E non serve dare la colpa a Monti o alla Merkel o alle banche. Noi come singoli non possiamo agire sulle loro scelte e le loro scelte non possono basarsi sul singolo caso.

Quello che dobbiamo fare noi é far ripartire il senso della socialità, della reciprocità, della solidarietà. Chi ha deve confrontarsi con chi non ha e dividere: perchè non è una gara ad eliminazione in cui vince chi rimane in piedi.

La zattera rimane su solo se tutti hanno la forza per remare.

Sembrano belle parole, ma in realtà sono concetti che se applicati rappresentano un modello vincente. Un modello virtuoso che è altrettanto contagioso del pessimismo che giustamente ad oggi ci pervade.

Pessimismo che non è sufficiente a cambiare: forse bisognerebbe veramente sbatterci la faccia. Vedo ancora troppi SUV, troppi abiti firmati, troppi acquisti superflui, troppi sprechi alimentari, troppe persone che in fondo non stanno così male, troppi furbi ai danni degli onesti.

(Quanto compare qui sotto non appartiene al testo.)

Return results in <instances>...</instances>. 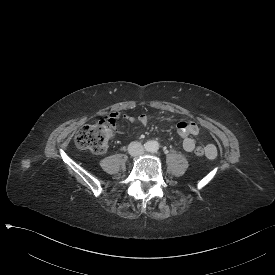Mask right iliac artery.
<instances>
[{
	"label": "right iliac artery",
	"instance_id": "1",
	"mask_svg": "<svg viewBox=\"0 0 275 275\" xmlns=\"http://www.w3.org/2000/svg\"><path fill=\"white\" fill-rule=\"evenodd\" d=\"M145 148H146V149H150L149 144H146V145H145Z\"/></svg>",
	"mask_w": 275,
	"mask_h": 275
}]
</instances>
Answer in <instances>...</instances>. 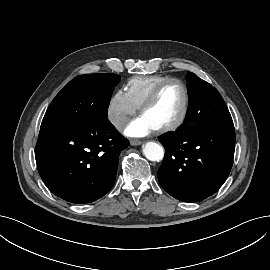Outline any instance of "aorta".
Returning a JSON list of instances; mask_svg holds the SVG:
<instances>
[{"label":"aorta","mask_w":270,"mask_h":270,"mask_svg":"<svg viewBox=\"0 0 270 270\" xmlns=\"http://www.w3.org/2000/svg\"><path fill=\"white\" fill-rule=\"evenodd\" d=\"M143 154L150 161H157L163 159L164 149L163 147L156 142H147L143 146Z\"/></svg>","instance_id":"1"}]
</instances>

Non voglio giudicare:ognuno ha quello che si è più o meno onestamente meritato.
Vedremo cosa succederà quando anche loro dovranno frugare tra gli avanzi.

 
Rispondi al commento:
zerorez
zerorez il 11/07/12 alle 15:18 via WEB
L'attuale configurazione può consentire la solidarietà, ma non eliminare il superfluo.. significa peggiorare "l'economia". L'attuale sistema si smonterà da solo. Più persone ne saranno coscienti, più in fretta le cose cambieranno.